====== Exercise data

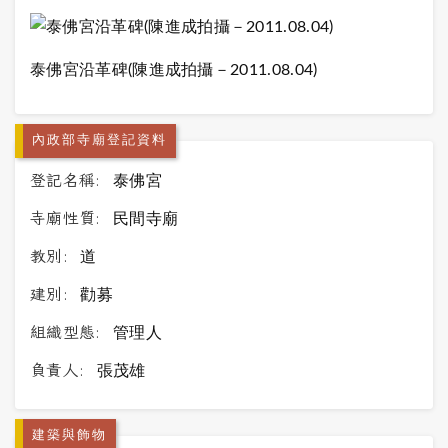
泰佛宮沿革碑
(
陳進成拍攝－
2011.08.04)
內政部寺廟登記資料
登記名稱:
泰佛宮
寺廟性質:
民間寺廟
教別:
道
建別:
勸募
組織型態:
管理人
負責人:
張茂雄
建築與飾物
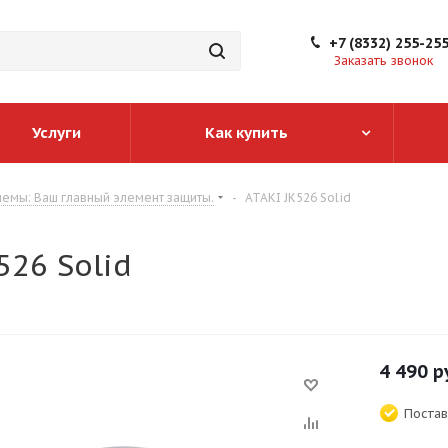
+7 (8332) 255-25
Заказать звонок
Услуги
Как купить
емы: Ваш главный элемент защиты.
-
ATAKI JK526 Solid
526 Solid
4 490
р
Постав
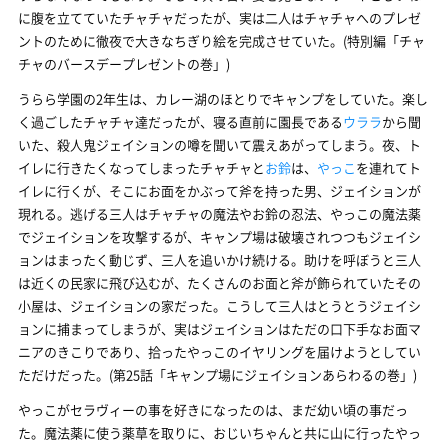
に腹を立てていたチャチャだったが、実は二人はチャチャへのプレゼ
ントのために徹夜で大きなちぎり絵を完成させていた。(特別編「チャ
チャのバースデープレゼントの巻」)
うらら学園の2年生は、カレー湖のほとりでキャンプをしていた。楽し
く過ごしたチャチャ達だったが、寝る直前に園長である
ウララ
から聞
いた、殺人鬼ジェイションの噂を聞いて震えあがってしまう。夜、ト
イレに行きたくなってしまったチャチャと
お鈴
は、
やっこ
を連れてト
イレに行くが、そこにお面をかぶって斧を持った男、ジェイションが
現れる。逃げる三人はチャチャの魔法やお鈴の忍法、やっこの魔法薬
でジェイションを攻撃するが、キャンプ場は破壊されつつもジェイシ
ョンはまったく動じず、三人を追いかけ続ける。助けを呼ぼうと三人
は近くの民家に飛び込むが、たくさんのお面と斧が飾られていたその
小屋は、ジェイションの家だった。こうして三人はとうとうジェイシ
ョンに捕まってしまうが、実はジェイションはただの口下手なお面マ
ニアのきこりであり、拾ったやっこのイヤリングを届けようとしてい
ただけだった。(第25話「キャンプ場にジェイションあらわるの巻」)
やっこがセラヴィーの事を好きになったのは、まだ幼い頃の事だっ
た。魔法薬に使う薬草を取りに、おじいちゃんと共に山に行ったやっ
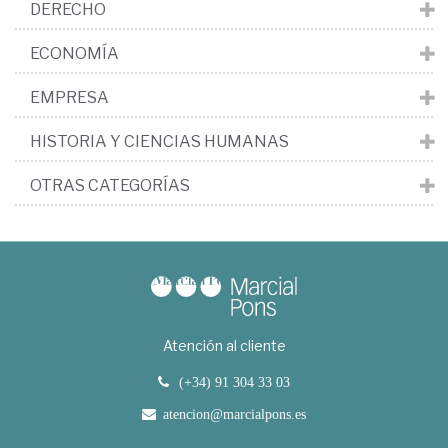
DERECHO
ECONOMÍA
EMPRESA
HISTORIA Y CIENCIAS HUMANAS
OTRAS CATEGORÍAS
Atención al cliente
(+34) 91 304 33 03
atencion@marcialpons.es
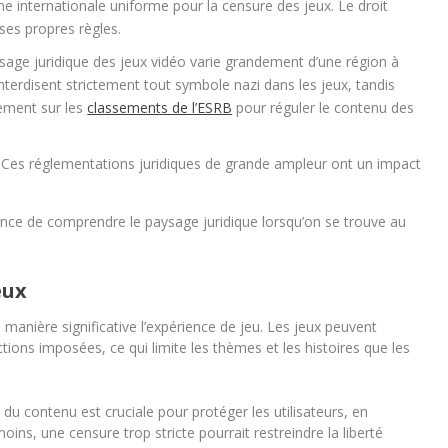
rme internationale uniforme pour la censure des jeux. Le droit
 ses propres règles.
sage juridique des jeux vidéo varie grandement d’une région à
terdisent strictement tout symbole nazi dans les jeux, tandis
gement sur les
classements de l’ESRB
pour réguler le contenu des
 Ces réglementations juridiques de grande ampleur ont un impact
tance de comprendre le paysage juridique lorsqu’on se trouve au
eux
 manière significative l’expérience de jeu. Les jeux peuvent
ctions imposées, ce qui limite les thèmes et les histoires que les
 du contenu est cruciale pour protéger les utilisateurs, en
oins, une censure trop stricte pourrait restreindre la liberté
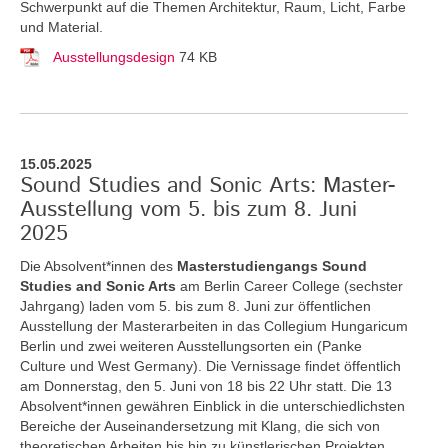
Schwerpunkt auf die Themen Architektur, Raum, Licht, Farbe
und Material.
Ausstellungsdesign
74 KB
15.05.2025
Sound Studies and Sonic Arts: Master-
Ausstellung vom 5. bis zum 8. Juni
2025
Die Absolvent*innen des
Masterstudiengangs Sound
Studies and Sonic Arts
am Berlin Career College (sechster
Jahrgang) laden vom 5. bis zum 8. Juni zur öffentlichen
Ausstellung der Masterarbeiten in das Collegium Hungaricum
Berlin und zwei weiteren Ausstellungsorten ein (Panke
Culture und West Germany). Die Vernissage findet öffentlich
am Donnerstag, den 5. Juni von 18 bis 22 Uhr statt. Die 13
Absolvent*innen gewähren Einblick in die unterschiedlichsten
Bereiche der Auseinandersetzung mit Klang, die sich von
theoretischen Arbeiten bis hin zu künstlerischen Projekten,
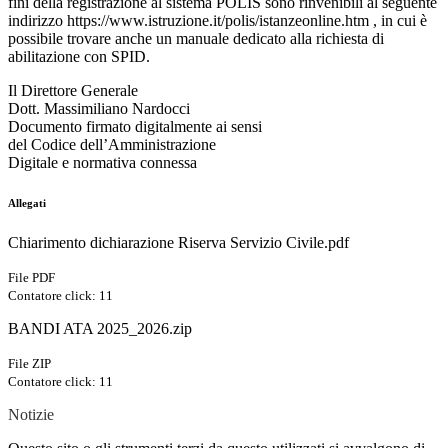
fini della registrazione al sistema POLIS sono rinvenibili al seguente
indirizzo https://www.istruzione.it/polis/istanzeonline.htm , in cui è
possibile trovare anche un manuale dedicato alla richiesta di
abilitazione con SPID.
Il Direttore Generale
Dott. Massimiliano Nardocci
Documento firmato digitalmente ai sensi
del Codice dell’Amministrazione
Digitale e normativa connessa
Allegati
Chiarimento dichiarazione Riserva Servizio Civile.pdf
File PDF
Contatore click: 11
BANDI ATA 2025_2026.zip
File ZIP
Contatore click: 11
Notizie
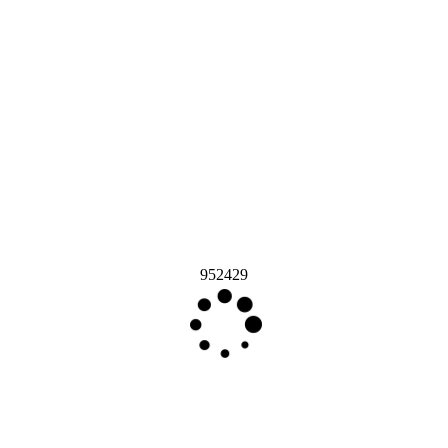
952429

============

* _Instructions for the task_
Find the string "Arts" in the records, then copy each line where it occurs.

* _Response below_
Sound Studies and Sonic Arts: Master-
Studies and Sonic Arts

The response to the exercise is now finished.